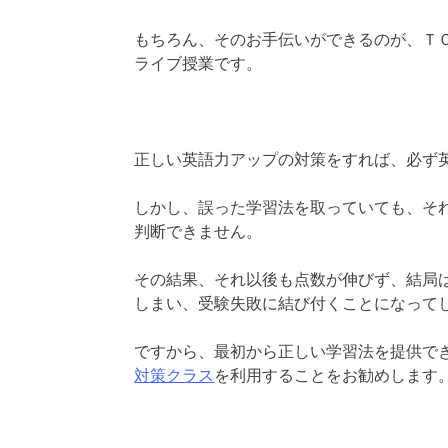
もちろん、そのお手伝いができるのが、Ｔ
ライブ授業です。
正しい英語力アップの対策をすれば、必ず
しかし、誤った学習法を取っていても、そ
判断できません。
その結果、それ以後も点数が伸びず、結局
しまい、受験失敗に結び付くことになって
ですから、最初から正しい学習法を提供で
対策クラス
を利用することをお勧めします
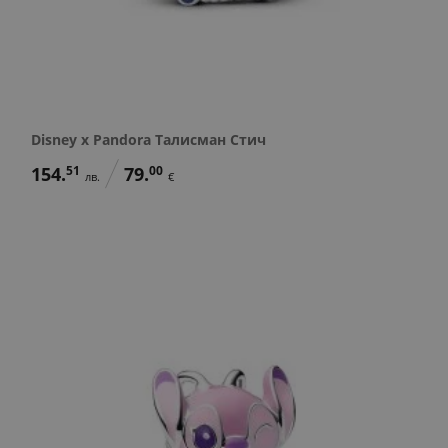
Disney x Pandora Талисман Стич
154.
51
79.
00
лв.
€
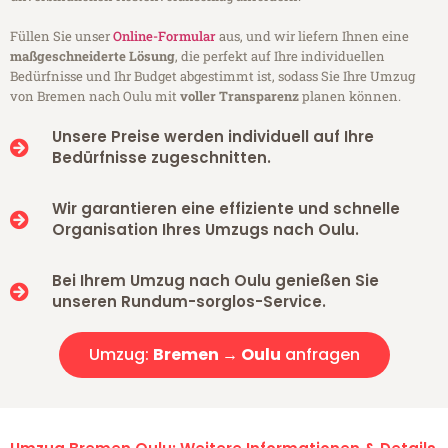
Füllen Sie unser
Online-Formular
aus, und wir liefern Ihnen eine
maßgeschneiderte Lösung
, die perfekt auf Ihre individuellen
Bedürfnisse und Ihr Budget abgestimmt ist, sodass Sie Ihre Umzug
von Bremen nach Oulu mit
voller Transparenz
planen können.
Unsere Preise werden individuell auf Ihre
Bedürfnisse zugeschnitten.
Wir garantieren eine effiziente und schnelle
Organisation Ihres Umzugs nach Oulu.
Bei Ihrem Umzug nach Oulu genießen Sie
unseren Rundum-sorglos-Service.
Umzug:
Bremen → Oulu
anfragen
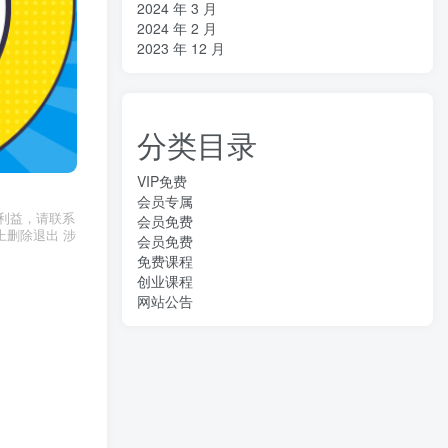
2024 年 3 月
2024 年 2 月
2023 年 12 月
分类目录
VIP免费
会员专属
利益，请联系
会员免费
上删除退出 涉
会员免费
免费课程
创业课程
网站公告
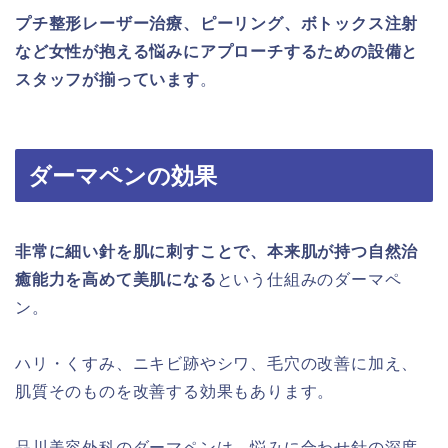
プチ整形レーザー治療、ピーリング、ボトックス注射
など女性が抱える悩みにアプローチするための設備と
スタッフが揃っています
。
ダーマペンの効果
非常に細い針を肌に刺すことで、本来肌が持つ自然治
癒能力を高めて美肌になる
という仕組みのダーマペ
ン。
ハリ・くすみ、ニキビ跡やシワ、毛穴の改善に加え、
肌質そのものを改善する効果もあります。
品川美容外科のダーマペンは、悩みに合わせ針の深度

-*-*-

▶ _Problem description_
What are the lines of the data above that include the string "eine"? Copy them.

▶ _Task solution_
aus, und wir liefern Ihnen eine
Wir garantieren eine effiziente und schnelle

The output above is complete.